Le partenaire d' Awely qui consacre le plus d’argent à la protection du tigre, c'est le zoo d’Amnéville, en Moselle. Son directeur, Michel Louis, a même imaginé un spectacle envoûtant avec neuf tigres dans un « temple » qui est offert aux visiteurs du zoo, deux fois par jour, pour collecter des fonds.

Après s’être accordés sur les programmes en cours et leurs budgets, Renaud part au Bangladesh avec Marion, responsable pédagogique du zoo ; il s'agit de mesurer comment cet argent est utilisé sur le terrain pour lutter contre la déforestation et la poussée urbaine qui créent des conflits entre l’homme et l’animal. Des victimes du tigre se présentent devant ces visteurs venus de France. Mais tous conviennent qu’il faut apprendre à vivre avec le fauve en bonne intelligence. Le choix de de Renaud et de son association est précisément d'aider ces populations qui sont au contact direct du tigre sauvage. « Cela serait aberrant d’apporter des soutiens financiers pour les animaux en travaillant uniquement pour l’animal alors même qu'ici les gens sont très pauvres.
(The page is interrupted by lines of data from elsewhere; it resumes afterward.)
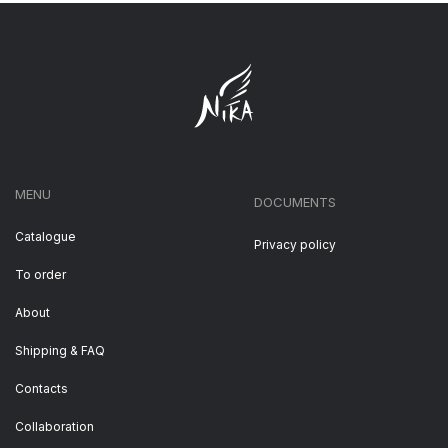
MENU
DOCUMENTS
Catalogue
Privacy policy
To order
About
Shipping & FAQ
Contacts
Collaboration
Donc nous aidons les gens, car en aidant les gens, on aide les animaux ». C'est la philosophie de l'action de Renaud Fulconis et de son association Aweli.
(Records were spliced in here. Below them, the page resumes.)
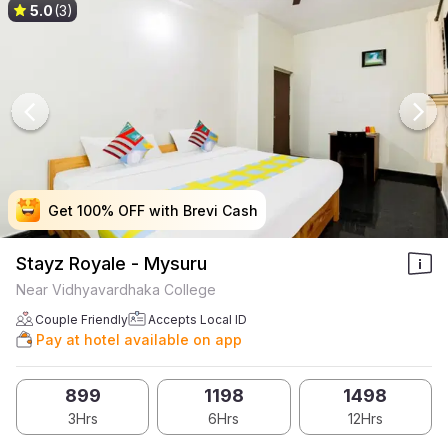
5.0
(3)
Get 100% OFF with Brevi Cash
Get 100% OFF with Brevi Cash
Get 100% OFF with Brevi Cash
Get 100% OFF with Brevi Cash
Stayz Royale - Mysuru
Near Vidhyavardhaka College
Couple Friendly
Accepts Local ID
Pay at hotel available on app
899
1198
1498
3Hrs
6Hrs
12Hrs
Michel Louis, directeur du zoo d'Amnéville, dénonce quant à lui le trafic d'animaux sauvages, principal responsable de l'éradiction du tigre. Car malheureusement pour lui, le tigre est un médicament à lui tout seul dans la pharmacopée chinoise. Un tigre mort se négocie à 70 000 dollars. Les U.S.A. après la Chine sont la plaque tournante d’un commerce illicite international. Le trafic est la principale cause de la disparition du tigre sauvage.

Pour mesurer l'ampleur de ce trafic, Renaud Fulconis se rend en Amérique, à Denver, Colorado. Il découvre là un immense entrepôt et sa collection morbide de 1 269 451 parties animales saisies en douane et inscrits sur le registre de cette organisme fédéral.
"Et ce n'est là qu'une infime partie du trafic, c’est desespérant », commente le défenseur du tigre.

Un peu plus loin, dans les environs de Denver, Renaud Fulconis découvre aussi son semblable, un homme qui, comme lui, consacre toute son énéergie à la cause animale. Il s'appelle Pat et a ouvert un gigantesque refuge pour animaux en détresse, sorte d'arche de Noé. Aux U.S.A. avoir un tigre chez soi est une mode. "Quand les tigres grandissent, les gens s'en débarassent, c'est donc moi qui les récupère ici, dans mon refuge pour animaux", nous explique Pat.

En quelques rencontres, ce reportage au long cours tourné en France, au Bangladesh et aux Etats-Unis, nous alerte sur la disparition probable, si rien n'est fait, des derniers tigres sauvages. Et sur la passion touchante de ceux qui essaient, un peu partout, de repousser l'échéance.

Un “Grands Reportages” à revoir sur TF1 ce dimanche 11 août à 13:30.